A utilization rate exceeding 100% indicates that actual working hours have been extended beyond regular schedules through overtime during holidays or night shifts. In other words, this figure demonstrates that Hanwha Ocean currently holds a robust order backlog, with production facilities such as shipyards and human resources operating at full capacity.
As of the first half of this year, Hanwha Ocean’s shipyards operated at a capacity utilization rate of 102.5%, indicating that its dry docks remained nearly fully occupied throughout the year.
Although it has not disclosed its annual order target, Hanwha Ocean has secured orders for 32 vessels this year, totaling approximately $6.32 billion. The portfolio includes 13 container ships, 6 LNG carriers, 12 very large crude carriers (VLCCs) and 1 icebreaking research vessel.

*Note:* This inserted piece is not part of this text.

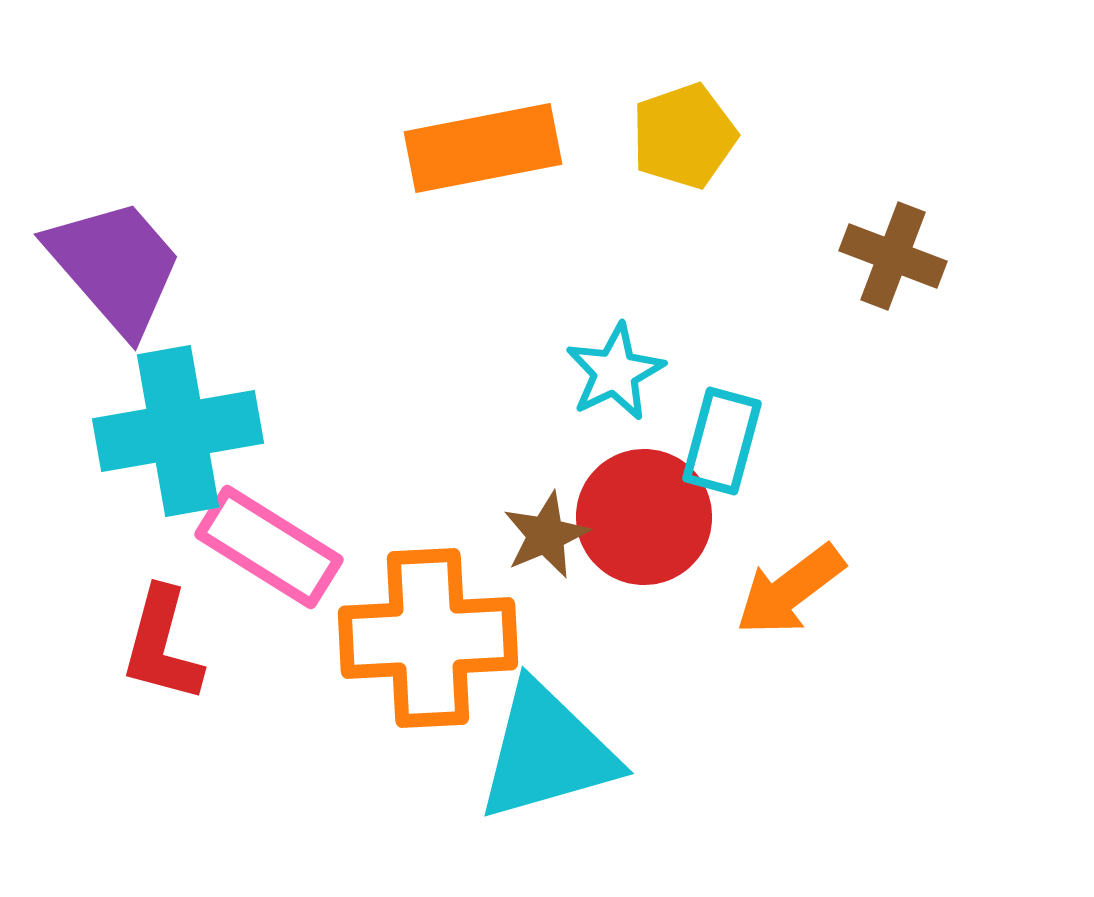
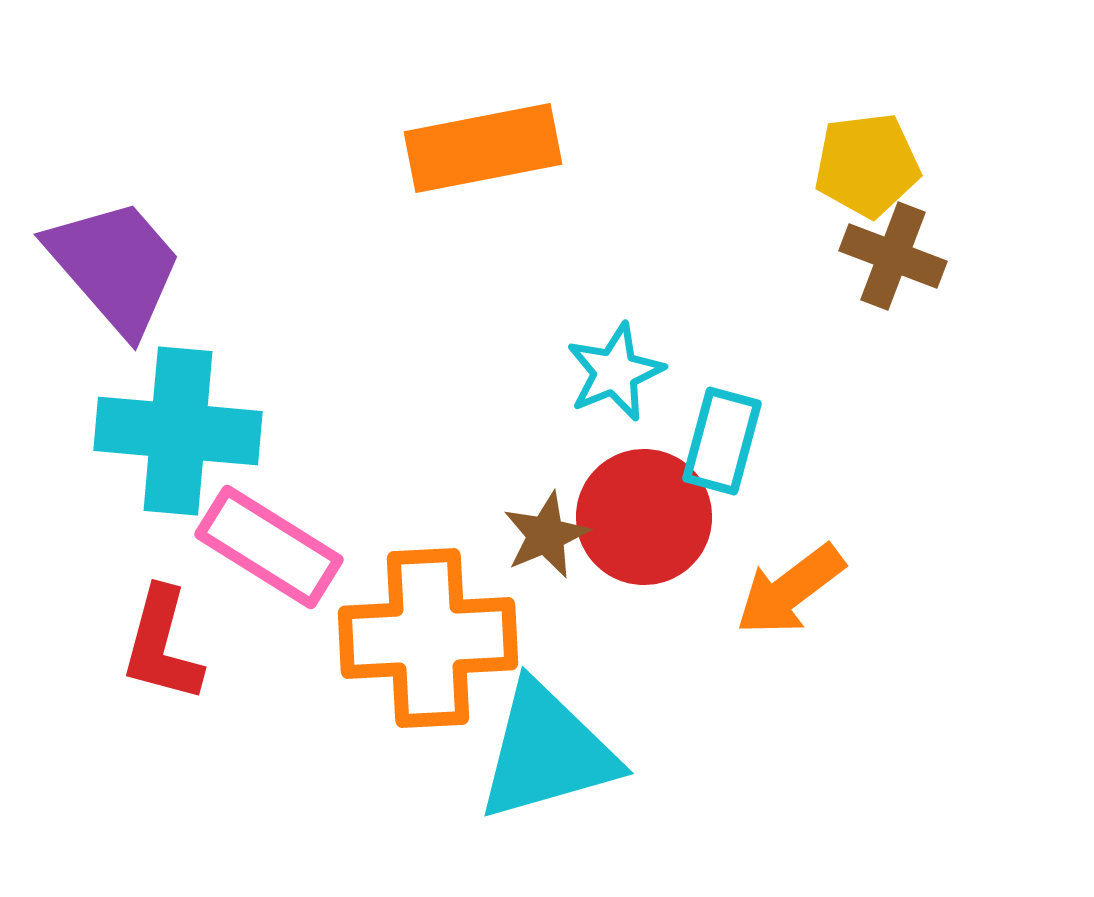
yellow pentagon: moved 183 px right, 29 px down; rotated 12 degrees clockwise
cyan star: rotated 4 degrees clockwise
cyan cross: rotated 15 degrees clockwise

In the three major business sectors of merchant ships, offshore and special vessels, and Engineering & Installation (factory and wind power), Hanwha Ocean recorded cumulative production values of KRW 7.8143 trillion, KRW 688.6 billion, and KRW 492.4 billion respectively for the first three quarters of this year. By business segment, merchant ship products contributed significantly to revenue, accounting for 83% of the total, driven by projects such as LNG carriers.
Hanwha Ocean recorded third-quarter revenue of KRW 3.0234 trillion and operating profit of KRW 289.8 billion, marking year-on-year increases of 12% and 132%, respectively, driven by expanded revenue from high-value-added vessels such as LNG carriers and specialized ships.
Hanwha Ocean stated: “To enhance profitability and reduce operational risks, we are focusing our efforts on securing orders for high-value-added ships such as LNG carriers and very large gas carriers.”